As I neared the age of retirement, I faced a dilemma. I was not chief executive of a business, a groundbreaking neurosurgeon, or a renowned journalist. I was not among the minority who had reached the very top of the pyramid. Yet I was lucky enough to have choices: I could begin a life of leisure on the golf course or travel around the world. I could soldier on at work in the computing field. I could become a professional volunteer. Or I could try something new and different — something that had personal value, or “meaning,” as they say.
So I tiptoed back into the classroom. Soon after graduating from Princeton I had taught English in a prep school, so I tried substituting in the local high school. But I never much enjoyed Moby Dick, and high school students can be a surly bunch. Then, one morning the phone rang: Would I cover a sixth-grade math class? Sixth grade! Math! Talent for math had carried me through my work much of my adult life. But I had not been in a sixth-grade classroom since I was 12. “Sure,” I answered. I never looked back. Over the next few months I subbed in math, English, science, Spanish, social studies, and computer science in the middle school. On days they didn’t call me in, I missed the kids.
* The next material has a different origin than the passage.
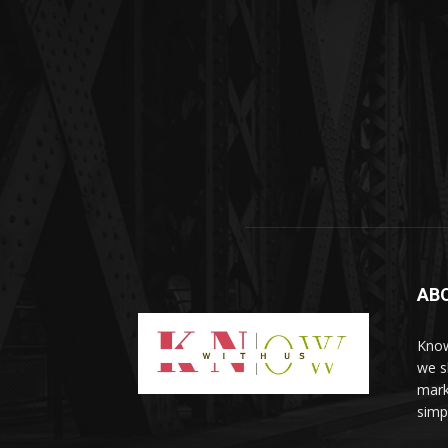
AB
Know
we sh
mark
simp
To become certified as a teacher, I had to return to college. I found the home page of Princeton’s teacher-preparation program, which “prepares undergraduates, graduate students, and alumni to become certified teachers at the elementary or secondary level.” A phone call, then a meeting, an application form, letters of recommendation — and by June, I was enrolled.
In addition to education classes, the teacher-prep office calculated that I needed more math. Three-hundred-level Princeton math courses were over my head, but I found a relevant course offered by nearby Rider University. New Jersey also requires a non-Western literature course, so I signed up for a class in early East Asian literature. Including educational psychology and an eight-credit teacher-prep class with labs and field observations, I took 20 credits in the fall, the equivalent of five courses.
Would I make it? The advice of the many Princetonians among my family and friends rang in my ears: “Don’t mess up!” Today’s Princeton students are brighter and more focused than we were in the ’60s. Workloads are larger than in our day. My solution was to work long hours and never let work pile up. Friday nights were not party nights for me — I was alone in Firestone. Over Christmas break, I worked on four papers.
I also worried about fitting in. Students learn from each other. How would I contribute and not sound like a graying, bearded know-it-all? To my surprise, no professor or fellow student ever said: “So what’s the perspective of an older fellow like you?” When I disclosed my Princeton ’67 vintage at the end of the fall semester, a fellow student told me after class: “Gee, I never realized you were that old!”
Sometimes, of course, I did have a different perspective. Some students in my class said they saw no need for an “encyclopedic” knowledge of science; in response, I offered the perspective of a literature-major-turned-technologist who had witnessed the destructive power of ignorance. Maybe I did come across sometimes as a bearded know-it-all!
I befriended many fellow students, but they were not especially curious about me. Today’s undergraduates are worldly-wise, hard to shock or surprise. They love Princeton, but in conversations and precepts I also detected a restless urge to finish up and move on. They are avid doers, taught by helicopter parents (like me) to lead frenetic lives filled with studying, sports, extracurricular activities, and serious socializing. There is so much to do.
Sometimes I have felt like a community of one. Finding company was a challenge, as my weekdays were spent in classes and school observations, and my weekends were devoted to homework. My wife, Rebecca Wilson ’74, took to visiting from Connecticut at the Nassau Club, where I lived in the fall, and the on-campus Episcopal Church provided a lifeline for the spirit.